Below the surface I see the nonconformist. In a sense this is admirable. Here is independence, and yet all her children, looking to her for the graceful discharge of affection, have been rudely discouraged. She has arbitrarily, now and then, laid claim to their affections. She taught poor Eben to bake, sew, and generally conduct himself like a young girl, and in a small town today you can see their kind; the boy of twelve, the effeminate youth, clutching his mother’s arm as they cross the street from the corset store to the millinery store. All of this is past for them and yet, because she did not conform at all, they will all, for the rest of their lives, laugh uproariously when they see a woman of her kind slip on a banana peel—with that unhealthy mixture of tenderness and loathing that she has implanted in them.
After I had driven all day through a tiring light, there was the restless night in Quincy, the smell of smoke. Then a breakfast with the umbilical cord seeming to have been cut but to lie, ragged and bleeding, on the table between us.

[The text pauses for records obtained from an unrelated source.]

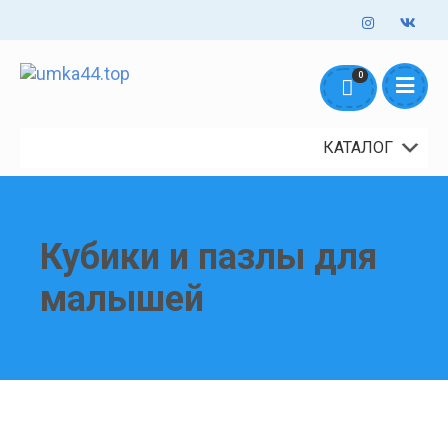
Оформление заказов онлайн - круглосуточно. Обработка заказов
0
mail@umka44.top
+7 953 645 5711
ежедневно с 10:00 до 18:00
Доставка и Оплата
Контакты
О нас
КАТАЛОГ
Кубики и пазлы для
малышей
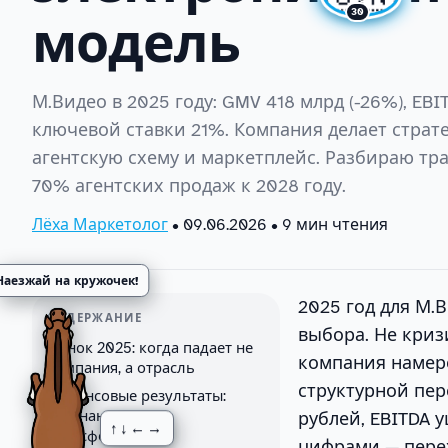
30
модель
М.Видео в 2025 году: GMV 418 млрд (-26%), EBI
ключевой ставки 21%. Компания делает страте
агентскую схему и маркетплейс. Разбираю тр
70% агентских продаж к 2028 году.
Лёха Маркетолог
•
09.06.2026
• 9 мин чтения
Наезжай на кружочек!
2025 год для М.
СОДЕРЖАНИЕ
выбора. Не криз
Рынок 2025: когда падает не
компания намер
компания, а отрасль
структурной пер
Финансовые результаты:
осознанная цена
рублей, EBITDA 
↑↓←→
трансформации
цифрами — пере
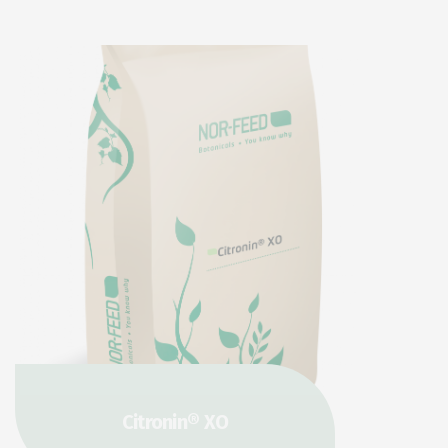
Citronin® XO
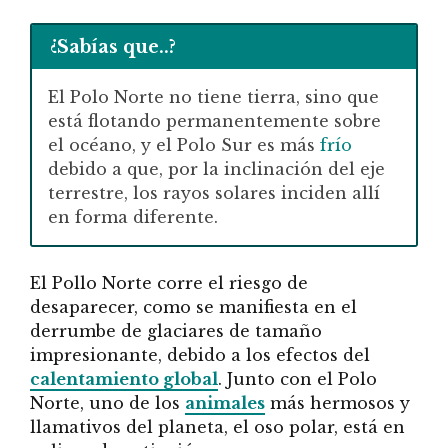
¿Sabías que..?
El Polo Norte no tiene tierra, sino que
está flotando permanentemente sobre
el océano, y el Polo Sur es más
frío
debido a que, por la inclinación del eje
terrestre, los rayos solares inciden allí
en forma diferente.
El Pollo Norte corre el riesgo de
desaparecer, como se manifiesta en el
derrumbe de glaciares de tamaño
impresionante, debido a los efectos del
calentamiento global
. Junto con el Polo
Norte, uno de los
animales
más hermosos y
llamativos del planeta, el oso polar, está en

Driving down the road yesterday, I saw a long snake. I stopped the car, and J. and I got out. Incidentally, I behaved like a fool, but enough of this. The snake was marked with brown saddles. Instead of taking off into the woods, it coiled to strike, and raised and vibrated its tail like a rattler, although it had no rattle. I mangled its head with a rock. J., picking up another rock, finished it. I am not, like poor D., afraid of snakes, but I am interested in the hold they have on the imagination. This green shire is supposed to be free of snakes. A few things depend upon a snake. The cook, I think, would leave. There are the children, P.’s cow, etc.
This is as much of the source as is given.